Neural Voice Research gives developers the ability to create synthetic voices by tapping into Microsoft’s text-to-speech technology. While it is now available to the all users, Microsoft says the tool has limited access.
That means developers must still seek approval from Microsoft before using it. However, there are no limitations based on location with the tool available to Azure Cognitive Services in most Azure cloud regions.
Microsoft used its machine learning technology in Custom Neural Voice. With the latest developments, the company can combine prosody improvements with AI to reproduce a speakers’ voice. Prosody is the tone and duration of each unit of sound (phoneme) that comprises words and makes them different form one another.

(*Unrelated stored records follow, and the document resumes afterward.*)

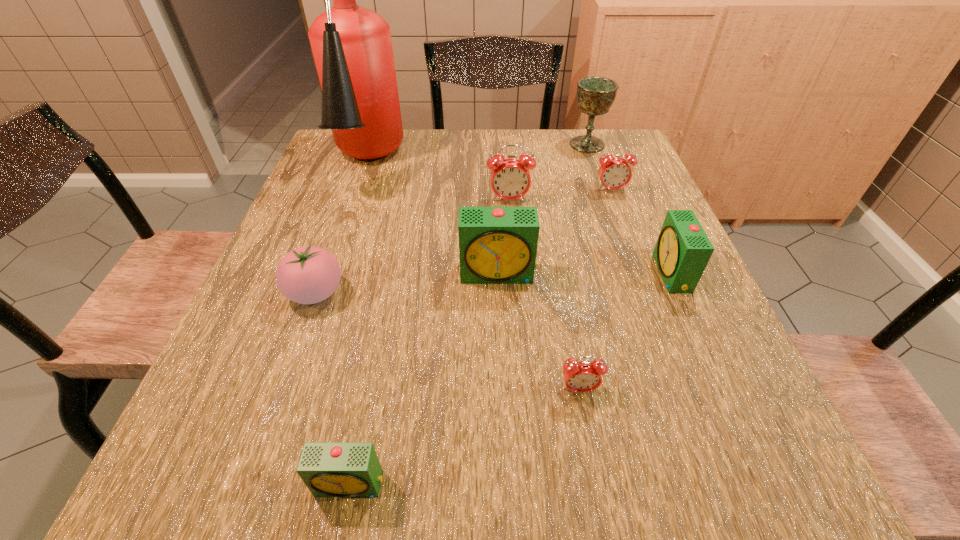 You are a GUI agent. You are given a task and a screenshot of the screen. Output one action in this format:
    pyautogui.click(x=<x>, y=<y>)
    Task: Click on the red alarm clock identified as the third closest to the nearest alarm clock
    The width and height of the screenshot is (960, 540).
    Given the screenshot: What is the action you would take?
    pyautogui.click(x=614, y=173)

Identify which green alarm clock is the closest to the biggest red alarm clock. Please provide its 2D coordinates. Your answer should be formatted as a tuple, i.e. [(x, y)], where the tuple contains the x and y coordinates of a point satisfying the conditions above.

[(497, 245)]

Locate which green alarm clock is the closest to the second green alarm clock from left to right. Please provide its 2D coordinates. Your answer should be formatted as a tuple, i.e. [(x, y)], where the tuple contains the x and y coordinates of a point satisfying the conditions above.

[(683, 250)]

Where is `vacant space that satisfies the following two spatial constraints: 1. on the front-facing side of the second smallest green alarm clock; 2. on the front-facing side of the biggest green alarm clock`? vacant space that satisfies the following two spatial constraints: 1. on the front-facing side of the second smallest green alarm clock; 2. on the front-facing side of the biggest green alarm clock is located at coordinates (672, 274). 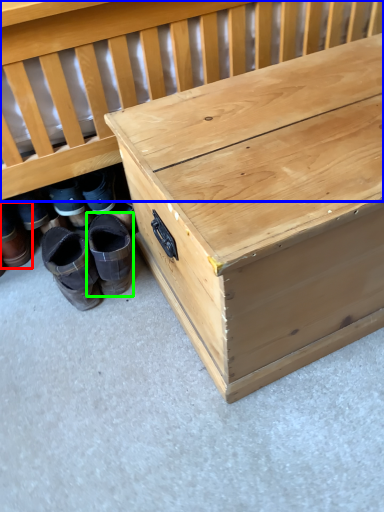 Question: Which object is the closest to the footwear (highlighted by a red box)? Choose among these: infant bed (highlighted by a blue box) or footwear (highlighted by a green box).

Choices:
 (A) infant bed
 (B) footwear

Answer: (B) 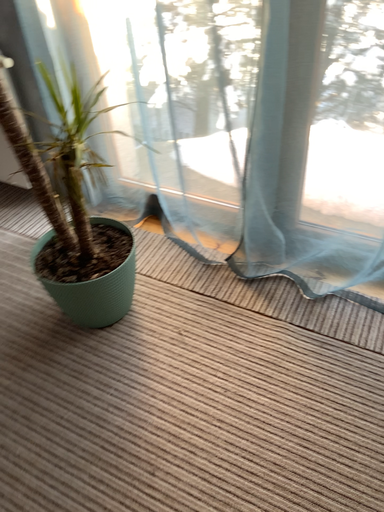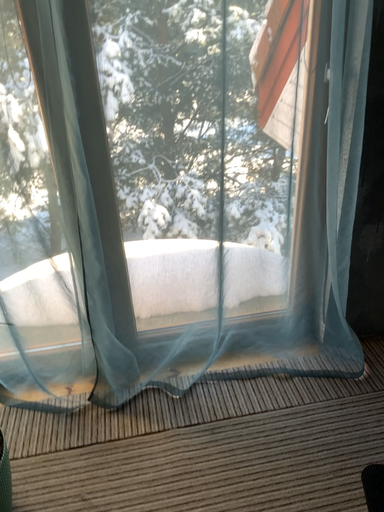 Question: Which way did the camera rotate in the video?

Choices:
 (A) rotated downward
 (B) rotated upward

Answer: (B) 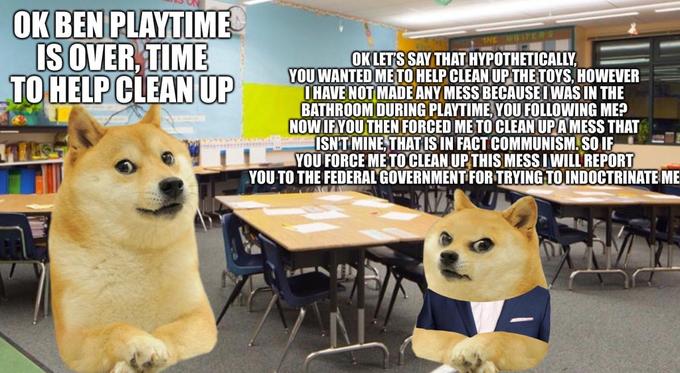 The image size is (680, 373). In order to click on ceiling light in this screenshot , I will do `click(564, 18)`, `click(258, 0)`. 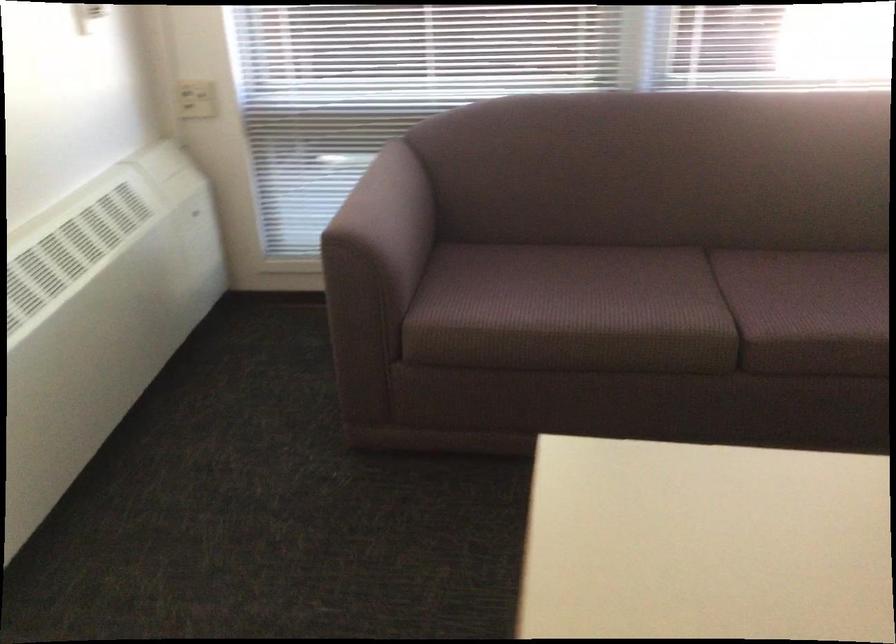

Some machine learning models convert the acoustics, which allows the prediction of prosody, while another model converts the sequence into reproduced speech. Microsoft says the result is a more natural sounding reproduced voice.
With the tool, Azure Cognitive Services customers can create ultra-realistic custom voices for apps that sound real. Microsoft thinks these voices are so real that the new tool requires its own code of ethics.
That’s partly why the company is limiting access by asking for user applications. Whenever a recording is made, the voice actor or speaker must acknowledge they are aware the technology is being used and understand what it can do.
“We require customers to make very clear it’s a synthetic voice,” says Sarah Bird, AI lead for Cognitive Services at Microsoft Azure AI. “When it’s not immediately obvious in context, [customers must] explicitly disclose it’s synthetic in a way that’s perceivable by users and not buried in terms.”
Using the service appears to be very easy. Users simply record their voice and upload it to Custom Neural Voice for training. The AI will automatically create a unique voice for the recording with no developer input needed. Microsoft points to several scenarios where partners are already using this technology:
- “AT&T/Warner Bros. They recently launched a first-of-its-kind creative and interactive experience at the AT&T Experience Store in Dallas, TX where customers can talk directly to Bugs Bunny.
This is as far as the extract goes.